- About this task
Omit every picture and write out the rest of the records exactly.

(Collection entries)

....

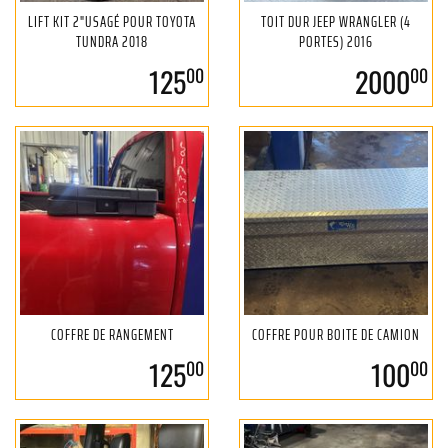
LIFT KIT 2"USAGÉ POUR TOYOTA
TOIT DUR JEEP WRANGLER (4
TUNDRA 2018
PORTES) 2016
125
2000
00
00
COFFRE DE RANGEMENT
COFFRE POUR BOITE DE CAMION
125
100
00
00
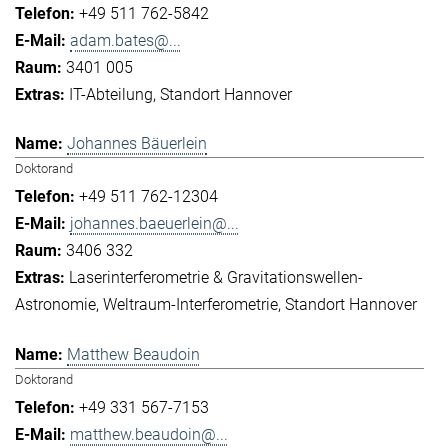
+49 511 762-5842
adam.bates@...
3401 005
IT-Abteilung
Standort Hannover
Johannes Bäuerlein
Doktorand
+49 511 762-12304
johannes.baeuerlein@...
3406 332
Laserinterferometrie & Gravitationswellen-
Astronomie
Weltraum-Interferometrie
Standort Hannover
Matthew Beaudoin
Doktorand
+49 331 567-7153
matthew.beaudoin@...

....

- Your solution
LIFT KIT 2"USAGÉ POUR TOYOTA
TOIT DUR JEEP WRANGLER (4
TUNDRA 2018
PORTES) 2016
125
2000
00
00
COFFRE DE RANGEMENT
COFFRE POUR BOITE DE CAMION
125
100
00
00
+49 511 762-5842
adam.bates@...
3401 005
IT-Abteilung
Standort Hannover
Johannes Bäuerlein
Doktorand
+49 511 762-12304
johannes.baeuerlein@...
3406 332
Laserinterferometrie & Gravitationswellen-
Astronomie
Weltraum-Interferometrie
Standort Hannover
Matthew Beaudoin
Doktorand
+49 331 567-7153
matthew.beaudoin@...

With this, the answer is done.